# Happy Halloween !!!



## Herb G. (Oct 31, 2018)

Happy Halloween all you ghosts & ghouls. If you're taking the kids out tonite, be careful & watch for cars.
Don't eat too much of your kid's candy either. You'll get a stomach ache. 

Enjoy guys.

Reactions: Like 1


----------



## Tony (Oct 31, 2018)

@Kenbo, where are the pics from this year??


----------



## Kenbo (Oct 31, 2018)

Tony said:


> @Kenbo, where are the pics from this year??



I'm a little behind on my preparations for this year. I put my lights up on Monday night and last night I got the tombstones out. Tonight is the big night with the front window projection screen and the rest of the decorations. I haven't practiced walking on stilts in a while so I am hoping that I can still walk in them for the Grim Reaper costume. I will try to get some pictures tonight. Happy Halloween. 

I love Halloween.

Reactions: Like 3


----------



## sprucegum (Oct 31, 2018)

I think one of the funniest Halloween pranks I have seen was when one of my sons was in HS he dressed up as a leaf man.
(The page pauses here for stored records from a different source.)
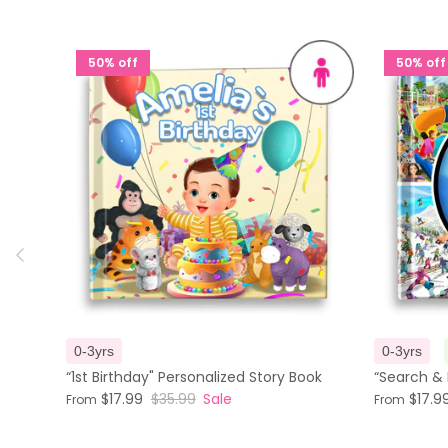
50% off
50% off
Previous
0-3yrs
0-3yrs
“1st Birthday" Personalized Story Book
“Search & 
$17.99
$35.99
Sale
$17.9
From
From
He put on over sized clothes and filled the extra space with padding and leaves, wore a mask hat and gloves so no skin was exposed. He sat motionless on the porch with a bowl of candy in his lap and every time someone reached for candy he would move and scare the heck out of them. My parents stopped by and he even got his grandfather, we had to be a little careful with the real little goblins because it would bring some of them to tears.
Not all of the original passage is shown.